C. Subdivision de cette cinquième opinion

 

À notre avis, cette cinquième opinion devrait être subdivisée en trois⁴.

1° Certains auteurs affirment que le Pape perd « ipso facto » le pontificat au moment où il extériorise son hérésie.

2° D’autres soutiennent que cette perte se produit quand l’hérésie arrive à la connaissance d’un certain nombre de personnes, même réduit.

3° D’autres, enfin, jugent que le Pape hérétique ne déchoit de la Siège romain que lorsque son hérésie devient « notoire et divulguée publiquement »⁵.

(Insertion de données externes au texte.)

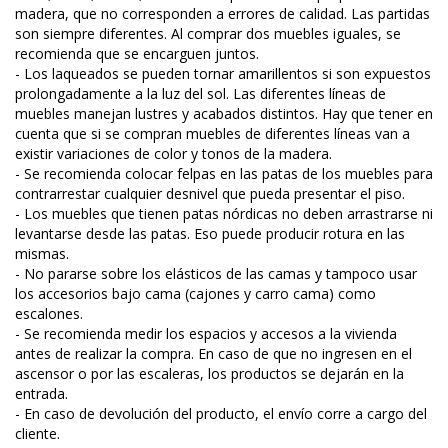
madera, que no corresponden a errores de calidad. Las partidas
son siempre diferentes. Al comprar dos muebles iguales, se
recomienda que se encarguen juntos.
- Los laqueados se pueden tornar amarillentos si son expuestos
prolongadamente a la luz del sol. Las diferentes líneas de
muebles manejan lustres y acabados distintos. Hay que tener en
cuenta que si se compran muebles de diferentes líneas van a
existir variaciones de color y tonos de la madera.
- Se recomienda colocar felpas en las patas de los muebles para
contrarrestar cualquier desnivel que pueda presentar el piso.
- Los muebles que tienen patas nórdicas no deben arrastrarse ni
levantarse desde las patas. Eso puede producir rotura en las
mismas.
- No pararse sobre los elásticos de las camas y tampoco usar
los accesorios bajo cama (cajones y carro cama) como
escalones.
- Se recomienda medir los espacios y accesos a la vivienda
antes de realizar la compra. En caso de que no ingresen en el
ascensor o por las escaleras, los productos se dejarán en la
entrada.
- En caso de devolución del producto, el envío corre a cargo del
cliente.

– Cette divergence est liée à la dispute multisécular, qui divise encore aujourd’hui les théologiens, sur le moment exact où l’hérétique cesse d’être membre de l’Église⁶. Nous ne jugeons pas nécessaire d’exposer ici, en détail, les particularités des diverses subdivisions de cette cinquième opinion. Il nous semble dispensable, aussi, d’indiquer de manière précise la position de chaque adepte de cette opinion – d’autant plus que beaucoup d’entre eux ne sont pas clairs à ce sujet. Nous ferons seulement de brèves observations sur la pensée de saint Robert Bellarmin et de Wernz-Vidal.

 

– Salvo meliori judicio, il nous semble que saint Robert Bellarmin n’a pas laissé suffisamment claire sa thèse sur le moment où le Pape hérétique perdrait « ipso facto » le pontificat.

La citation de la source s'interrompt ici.